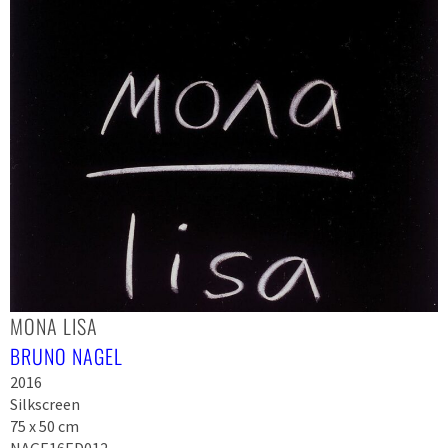
MONA LISA
BRUNO NAGEL
2016
Silkscreen
75 x 50 cm
NAGE16ED012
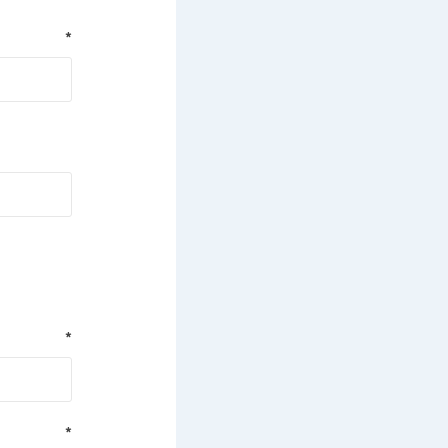
*
*
*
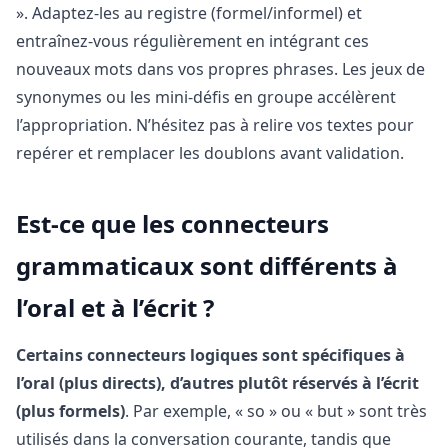
». Adaptez-les au registre (formel/informel) et
entraînez-vous régulièrement en intégrant ces
nouveaux mots dans vos propres phrases. Les jeux de
synonymes ou les mini-défis en groupe accélèrent
l’appropriation. N’hésitez pas à relire vos textes pour
repérer et remplacer les doublons avant validation.
Est-ce que les connecteurs
grammaticaux sont différents à
l’oral et à l’écrit ?
Certains connecteurs logiques sont spécifiques à
l’oral (plus directs), d’autres plutôt réservés à l’écrit
(plus formels)
. Par exemple, « so » ou « but » sont très
utilisés dans la conversation courante, tandis que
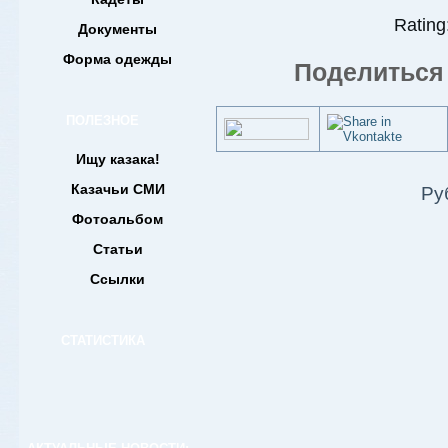
Rating:
Документы
Форма одежды
Поделиться 
ПОЛЕЗНОЕ
Ищу казака!
Казачьи СМИ
Ру
Фотоальбом
Статьи
Ссылки
СТАТИСТИКА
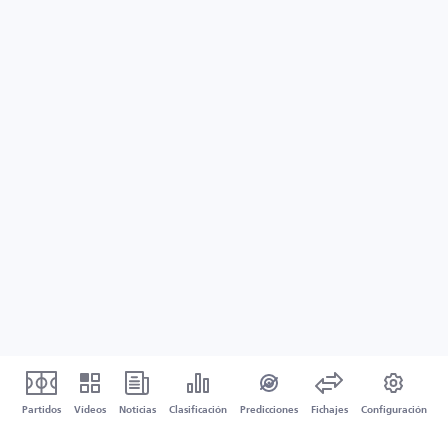
Partidos
Vídeos
Noticias
Clasificación
Predicciones
Fichajes
Configuración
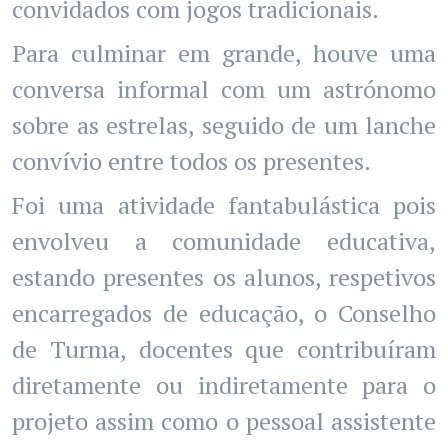
convidados com jogos tradicionais.
Para culminar em grande, houve uma
conversa informal com um astrónomo
sobre as estrelas, seguido de um lanche
convívio entre todos os presentes.
Foi uma atividade fantabulástica pois
envolveu a comunidade educativa,
estando presentes os alunos, respetivos
encarregados de educação, o Conselho
de Turma, docentes que contribuíram
diretamente ou indiretamente para o
projeto assim como o pessoal assistente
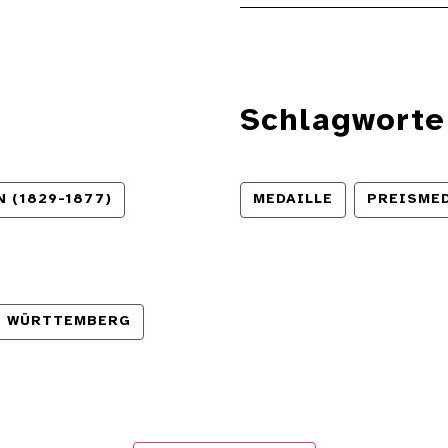
Schlagworte
 (1829-1877)
MEDAILLE
PREISMED
WÜRTTEMBERG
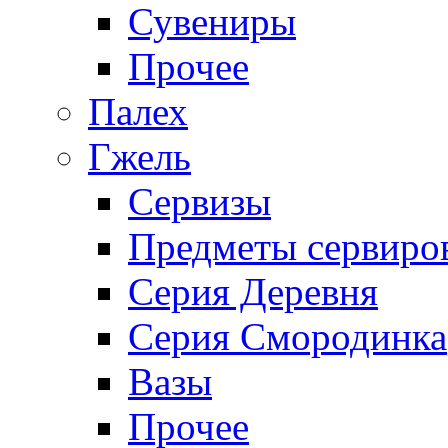
Сувениры
Прочее
Палех
Гжель
Сервизы
Предметы сервиро
Серия Деревня
Серия Смородинка
Вазы
Прочее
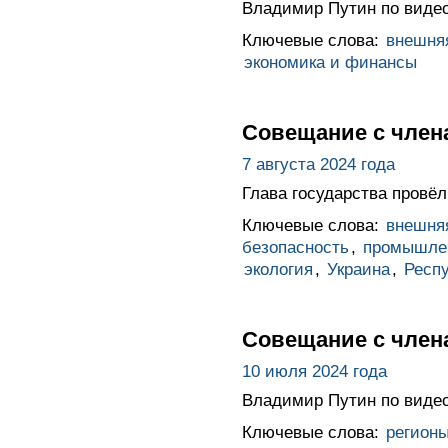
Владимир Путин по видео
Ключевые слова:
внешня
экономика и финансы
Совещание с член
7 августа 2024 года
Глава государства провё
Ключевые слова:
внешня
безопасность
,
промышле
экология
,
Украина
,
Респ
Совещание с член
10 июля 2024 года
Владимир Путин по видео
Ключевые слова:
регион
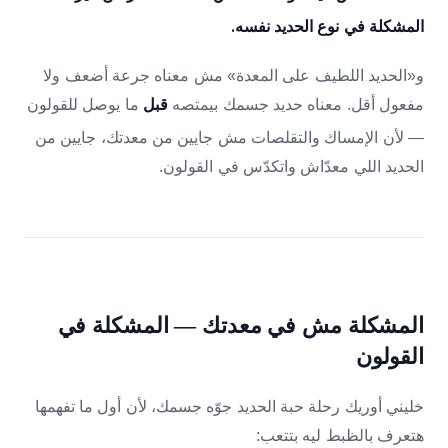
المشكلة في نوع الحديد نفسه.
و«الحديد اللطيف على المعدة» مش معناه جرعة أضعف ولا
مفعول أقل. معناه حديد جسمك بيمتصه
ما يوصل للقولون
قبل
— لأن الإمساك والتقلصات مش جايين من معدتك، جايين من
الحديد اللي معدّاش واتكدّس في القولون.
المشكلة مش في معدتك — المشكلة في
القولون
خليني أوريك رحلة حبة الحديد جوّه جسمك، لأن أول ما تفهمها
هتعرف بالظبط ليه بتتعب:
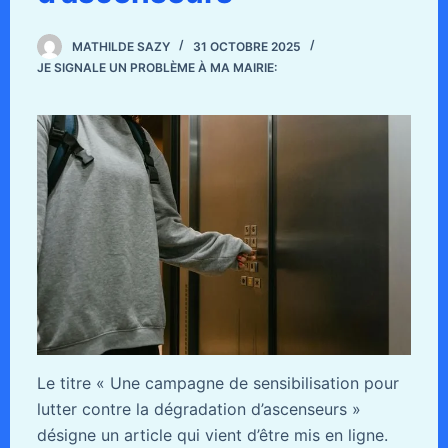
MATHILDE SAZY
31 OCTOBRE 2025
JE SIGNALE UN PROBLÈME À MA MAIRIE:
Le titre « Une campagne de sensibilisation pour
lutter contre la dégradation d’ascenseurs »
désigne un article qui vient d’être mis en ligne.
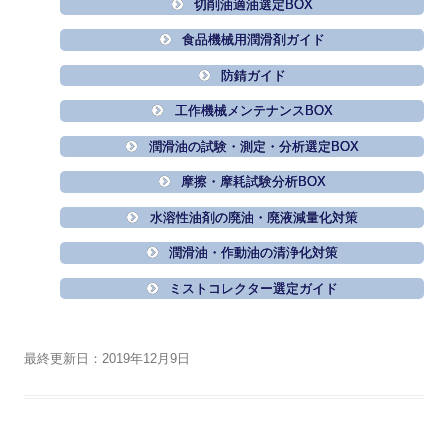
切削油適油選定BOX
食品機械用潤滑剤ガイド
防錆ガイド
工作機械メンテナンスBOX
潤滑油の試験・測定・分析選定BOX
摩擦・摩耗試験分析BOX
水溶性油剤の廃油・廃液減量化対策
潤滑油・作動油の清浄化対策
ミストコレクター選定ガイド
最終更新日：2019年12月9日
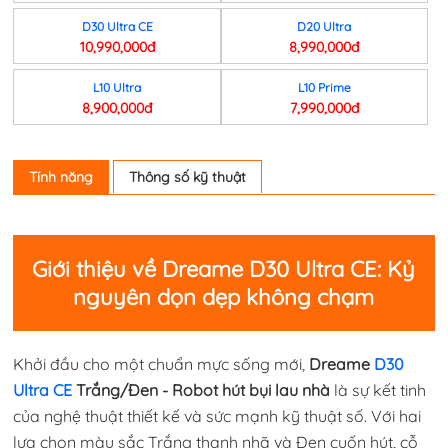
D30 Ultra CE
D20 Ultra
10,990,000đ
8,990,000đ
L10 Ultra
L10 Prime
8,900,000đ
7,990,000đ
Tính năng
Thông số kỹ thuật
Giới thiệu về Dreame D30 Ultra CE: Kỷ
nguyên dọn dẹp không chạm
Khởi đầu cho một chuẩn mực sống mới,
Dreame
D30
Ultra CE
Trắng/Đen - Robot hút bụi lau nhà
là sự kết tinh
của nghệ thuật thiết kế và sức mạnh kỹ thuật số. Với hai
lựa chọn màu sắc Trắng thanh nhã và Đen cuốn hút, cỗ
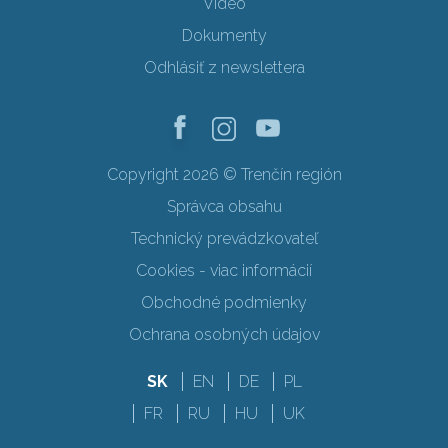
Video
Dokumenty
Odhlásiť z newslettera
Copyright 2026 © Trenčín región
Správca obsahu
Technický prevádzkovateľ
Cookies - viac informácií
Obchodné podmienky
Ochrana osobných údajov
SK
EN
DE
PL
FR
RU
HU
UK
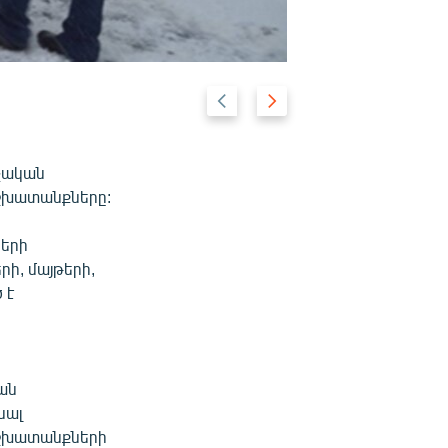
Previous
Next
2/5
slide
slide
չական
աշխատանքները:
ների
ի, մայթերի,
 է
ան
նալ
 աշխատանքների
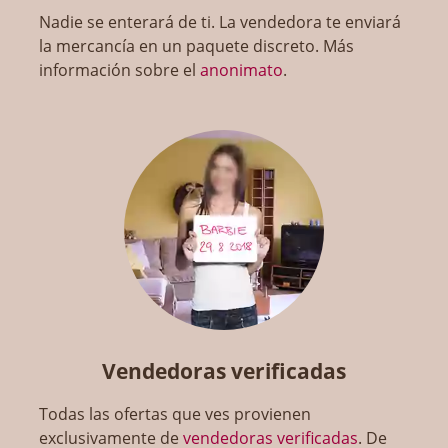
Nadie se enterará de ti. La vendedora te enviará
la mercancía en un paquete discreto. Más
información sobre el
anonimato
.
Vendedoras verificadas
Todas las ofertas que ves provienen
exclusivamente de
vendedoras verificadas
. De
========================================================================
| TASK STATEMENT |
Leaving out only the pictures, retype every record exactly.

| EXERCISE RESULT |
MONA LISA
BRUNO NAGEL
2016
Silkscreen
75 x 50 cm
NAGE16ED012
*
*
*
». Adaptez-les au registre (formel/informel) et
entraînez-vous régulièrement en intégrant ces
nouveaux mots dans vos propres phrases. Les jeux de
synonymes ou les mini-défis en groupe accélèrent
l’appropriation. N’hésitez pas à relire vos textes pour
repérer et remplacer les doublons avant validation.
Est-ce que les connecteurs
grammaticaux sont différents à
l’oral et à l’écrit ?
Certains connecteurs logiques sont spécifiques à
l’oral (plus directs), d’autres plutôt réservés à l’écrit
(plus formels)
. Par exemple, « so » ou « but » sont très
utilisés dans la conversation courante, tandis que
Rating:
Документы
Форма одежды
Поделиться 
ПОЛЕЗНОЕ
Ищу казака!
Казачьи СМИ
Ру
Фотоальбом
Статьи
Ссылки
СТАТИСТИКА
Partidos
Vídeos
Noticias
Clasificación
Predicciones
Fichajes
Configuración
convidados com jogos tradicionais.
Para culminar em grande, houve uma
conversa informal com um astrónomo
sobre as estrelas, seguido de um lanche
convívio entre todos os presentes.
Foi uma atividade fantabulástica pois
envolveu a comunidade educativa,
estando presentes os alunos, respetivos
encarregados de educação, o Conselho
de Turma, docentes que contribuíram
diretamente ou indiretamente para o
projeto assim como o pessoal assistente
Schlagworte
 (1829-1877)
MEDAILLE
PREISMED
WÜRTTEMBERG
Сувениры
Прочее
Палех
Гжель
Сервизы
Предметы сервиро
Серия Деревня
Серия Смородинка
Вазы
Прочее
Владимир Путин по видео
Ключевые слова:
внешня
экономика и финансы
Совещание с член
7 августа 2024 года
Глава государства провё
Ключевые слова:
внешня
безопасность
,
промышле
экология
,
Украина
,
Респ
Совещание с член
10 июля 2024 года
Владимир Путин по видео
Ключевые слова:
регион
المشكلة في نوع الحديد نفسه.
و«الحديد اللطيف على المعدة» مش معناه جرعة أضعف ولا
مفعول أقل. معناه حديد جسمك بيمتصه
ما يوصل للقولون
قبل
— لأن الإمساك والتقلصات مش جايين من معدتك، جايين من
الحديد اللي معدّاش واتكدّس في القولون.
المشكلة مش في معدتك — المشكلة في
القولون
خليني أوريك رحلة حبة الحديد جوّه جسمك، لأن أول ما تفهمها
هتعرف بالظبط ليه بتتعب:
MATHILDE SAZY
31 OCTOBRE 2025
JE SIGNALE UN PROBLÈME À MA MAIRIE:
Le titre « Une campagne de sensibilisation pour
lutter contre la dégradation d’ascenseurs »
désigne un article qui vient d’être mis en ligne.
切削油適油選定BOX
食品機械用潤滑剤ガイド
防錆ガイド
工作機械メンテナンスBOX
潤滑油の試験・測定・分析選定BOX
摩擦・摩耗試験分析BOX
水溶性油剤の廃油・廃液減量化対策
潤滑油・作動油の清浄化対策
ミストコレクター選定ガイド
最終更新日：2019年12月9日
D30 Ultra CE
D20 Ultra
10,990,000đ
8,990,000đ
L10 Ultra
L10 Prime
8,900,000đ
7,990,000đ
Tính năng
Thông số kỹ thuật
Giới thiệu về Dreame D30 Ultra CE: Kỷ
nguyên dọn dẹp không chạm
Khởi đầu cho một chuẩn mực sống mới,
Dreame
D30
Ultra CE
Trắng/Đen - Robot hút bụi lau nhà
là sự kết tinh
của nghệ thuật thiết kế và sức mạnh kỹ thuật số. Với hai
lựa chọn màu sắc Trắng thanh nhã và Đen cuốn hút, cỗ
Video
Dokumenty
Odhlásiť z newslettera
Copyright 2026 © Trenčín región
Správca obsahu
Technický prevádzkovateľ
Cookies - viac informácií
Obchodné podmienky
Ochrana osobných údajov
SK
EN
DE
PL
FR
RU
HU
UK
Previous
Next
2/5
slide
slide
չական
աշխատանքները:
ների
ի, մայթերի,
 է
ան
նալ
 աշխատանքների
Nadie se enterará de ti. La vendedora te enviará
la mercancía en un paquete discreto. Más
información sobre el
anonimato
.
Vendedoras verificadas
Todas las ofertas que ves provienen
exclusivamente de
vendedoras verificadas
. De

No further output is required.